Mountain range in Texas, United States

The Christmas Mountains are a small range of mountains next to Big Bend National Park in Brewster County, Texas, United States. The highest peak is 5728 ft above sea level. The 9,270-acre tract is owned by the Texas State University System and is open to the public and to academic researchers studying the area's natural resources. The area's shallow, stony soils support oak, juniper, mesquite, chaparral, various cacti, and grasses.

The Richard K. Mellon Foundation, through the Conservation Fund, donated the Christmas Mountains to the State of Texas in 1991 for use as or inclusion in a nature park, wildlife refuge, recreational area or similarly designated use area.
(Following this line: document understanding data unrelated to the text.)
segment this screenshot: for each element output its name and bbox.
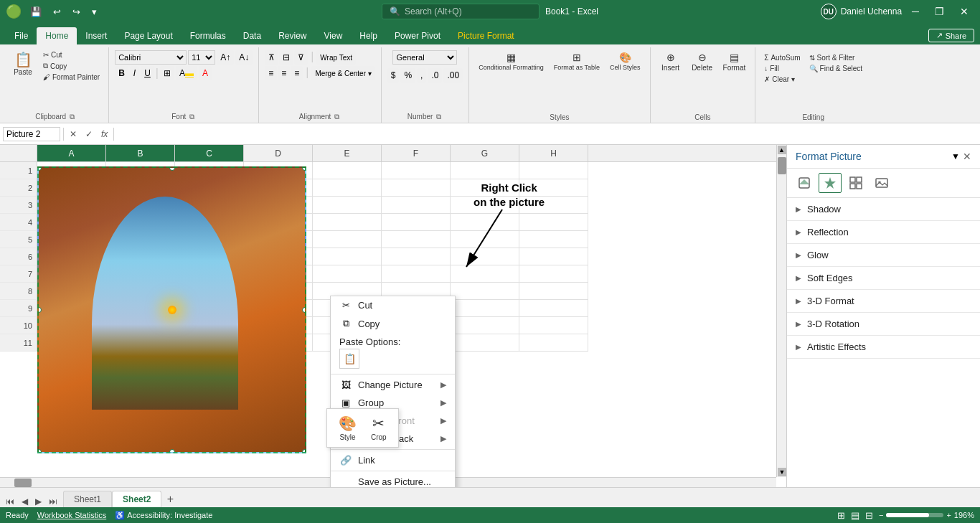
scroll-thumb[interactable] xyxy=(778,157,786,174)
page-break-view-button[interactable]: ⊟ xyxy=(865,510,873,521)
panel-tab-fill[interactable] xyxy=(793,173,816,193)
font-size-select[interactable]: 11 xyxy=(188,50,215,65)
formula-input[interactable] xyxy=(117,129,977,139)
sheet-tab-sheet1[interactable]: Sheet1 xyxy=(63,491,112,507)
tab-picture-format[interactable]: Picture Format xyxy=(449,27,523,44)
align-middle-button[interactable]: ⊟ xyxy=(279,50,293,65)
cell-h8[interactable] xyxy=(519,283,588,300)
cell-e4[interactable] xyxy=(313,214,382,231)
handle-br[interactable] xyxy=(302,449,306,453)
context-save-as-picture[interactable]: Save as Picture... xyxy=(331,473,455,487)
col-header-e[interactable]: E xyxy=(313,145,382,161)
align-bottom-button[interactable]: ⊽ xyxy=(294,50,308,65)
decrease-font-button[interactable]: A↓ xyxy=(235,50,253,65)
tab-review[interactable]: Review xyxy=(270,27,315,44)
cell-h11[interactable] xyxy=(519,334,588,352)
increase-font-button[interactable]: A↑ xyxy=(217,50,234,65)
col-header-d[interactable]: D xyxy=(244,145,313,161)
col-header-a[interactable]: A xyxy=(37,145,106,161)
merge-center-button[interactable]: Merge & Center ▾ xyxy=(311,66,374,80)
decrease-decimal-button[interactable]: .00 xyxy=(443,68,463,83)
clear-button[interactable]: ✗ Clear ▾ xyxy=(761,75,803,84)
handle-bl[interactable] xyxy=(37,449,42,453)
shadow-header[interactable]: ▶ Shadow xyxy=(787,198,980,220)
fill-button[interactable]: ↓ Fill xyxy=(761,64,803,73)
cell-h5[interactable] xyxy=(519,231,588,248)
number-format-select[interactable]: General xyxy=(392,50,457,65)
tab-power-pivot[interactable]: Power Pivot xyxy=(386,27,449,44)
search-input[interactable] xyxy=(405,6,527,17)
panel-tab-layout[interactable] xyxy=(844,173,867,193)
cell-h7[interactable] xyxy=(519,265,588,283)
cell-f1[interactable] xyxy=(382,162,451,179)
comma-button[interactable]: , xyxy=(417,68,426,83)
cell-e1[interactable] xyxy=(313,162,382,179)
tab-view[interactable]: View xyxy=(316,27,352,44)
paste-button[interactable]: 📋 Paste xyxy=(9,50,37,78)
soft-edges-header[interactable]: ▶ Soft Edges xyxy=(787,267,980,289)
cell-e3[interactable] xyxy=(313,197,382,214)
sheet-next-button[interactable]: ▶ xyxy=(32,496,44,507)
status-workbook-stats[interactable]: Workbook Statistics xyxy=(37,511,106,519)
cell-f4[interactable] xyxy=(382,214,451,231)
handle-bm[interactable] xyxy=(169,449,175,453)
artistic-effects-header[interactable]: ▶ Artistic Effects xyxy=(787,336,980,358)
zoom-in-button[interactable]: + xyxy=(946,511,951,519)
tab-home[interactable]: Home xyxy=(37,27,77,44)
cell-h10[interactable] xyxy=(519,317,588,334)
find-select-button[interactable]: 🔍 Find & Select xyxy=(806,64,865,73)
cell-h4[interactable] xyxy=(519,214,588,231)
sort-filter-button[interactable]: ⇅ Sort & Filter xyxy=(806,53,865,62)
cell-g7[interactable] xyxy=(451,265,519,283)
col-header-b[interactable]: B xyxy=(106,145,175,161)
3d-rotation-header[interactable]: ▶ 3-D Rotation xyxy=(787,313,980,335)
align-right-button[interactable]: ≡ xyxy=(291,66,303,80)
col-header-f[interactable]: F xyxy=(382,145,451,161)
cell-e5[interactable] xyxy=(313,231,382,248)
page-layout-view-button[interactable]: ▤ xyxy=(851,510,859,521)
cell-styles-button[interactable]: 🎨 Cell Styles xyxy=(606,50,644,73)
tab-help[interactable]: Help xyxy=(351,27,386,44)
customize-qat[interactable]: ▾ xyxy=(89,5,100,19)
cell-g10[interactable] xyxy=(451,317,519,334)
insert-button[interactable]: ⊕ Insert xyxy=(656,50,685,74)
align-left-button[interactable]: ≡ xyxy=(265,66,277,80)
cell-g6[interactable] xyxy=(451,248,519,265)
panel-tab-effects[interactable] xyxy=(819,173,842,193)
reflection-header[interactable]: ▶ Reflection xyxy=(787,221,980,243)
cell-g4[interactable] xyxy=(451,214,519,231)
fill-color-button[interactable]: A▬ xyxy=(176,66,197,80)
col-header-h[interactable]: H xyxy=(519,145,588,161)
copy-button[interactable]: ⧉ Copy xyxy=(40,61,103,71)
cell-g11[interactable] xyxy=(451,334,519,352)
cell-f7[interactable] xyxy=(382,265,451,283)
add-sheet-button[interactable]: + xyxy=(161,491,179,507)
close-button[interactable]: ✕ xyxy=(954,4,974,19)
borders-button[interactable]: ⊞ xyxy=(160,66,174,80)
scroll-down-button[interactable]: ▼ xyxy=(778,468,786,476)
minimize-button[interactable]: ─ xyxy=(906,4,925,19)
save-qat[interactable]: 💾 xyxy=(27,5,44,19)
picture-image[interactable] xyxy=(37,166,306,453)
insert-function-button[interactable]: fx xyxy=(98,128,110,141)
context-copy[interactable]: ⧉ Copy xyxy=(331,314,455,333)
format-button[interactable]: ▤ Format xyxy=(720,50,750,74)
cell-h3[interactable] xyxy=(519,197,588,214)
3d-format-header[interactable]: ▶ 3-D Format xyxy=(787,290,980,312)
delete-button[interactable]: ⊖ Delete xyxy=(688,50,717,74)
cell-f3[interactable] xyxy=(382,197,451,214)
cell-g3[interactable] xyxy=(451,197,519,214)
tab-file[interactable]: File xyxy=(6,27,37,44)
h-scroll-thumb[interactable] xyxy=(14,479,32,487)
cell-h6[interactable] xyxy=(519,248,588,265)
cell-g5[interactable] xyxy=(451,231,519,248)
sheet-first-button[interactable]: ⏮ xyxy=(3,496,17,507)
cell-f6[interactable] xyxy=(382,248,451,265)
underline-button[interactable]: U xyxy=(141,66,154,80)
context-cut[interactable]: ✂ Cut xyxy=(331,296,455,314)
zoom-slider[interactable] xyxy=(886,513,943,517)
panel-tab-picture[interactable] xyxy=(870,173,893,193)
panel-dropdown-icon[interactable]: ▼ xyxy=(951,151,960,161)
font-color-button[interactable]: A xyxy=(199,66,212,80)
restore-button[interactable]: ❐ xyxy=(929,4,950,19)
The land was put up for auction in 2007 by State Land Commissioner Jerry Patterson because the property was too difficult to maintain. Poaching and invasive species of plants were degrading the area, and the state did not want to provide the money to maintain the vast tract. The gift deed required the Conservation Fund's approval before conveying the property to any party other than the federal or state parks agencies. Patterson, however, decided the provision was not enforceable. The winning bid was $652,000 ($70/acre), but the sale was canceled on September 18, 2007, after the state said a property map was inaccurate.

The National Park Service offered to take the property and incorporate it into Big Bend National Park. Patterson blocked that option because hunting is not allowed in National Parks, and he desired to maintain hunting rights on the property. However, under intense public pressure, the sale of the land was delayed to give the Park Service time to make a bid. Eventually Patterson backed off his stance and indicated he might allow the transaction to proceed. Also, an amendment to the Credit Card Accountability, Responsibility, and Disclosure Act of 2009 lifted the prohibition on firearms in National Parks, which may further reduce barriers to the Christmas Mountains becoming part of the National Park System.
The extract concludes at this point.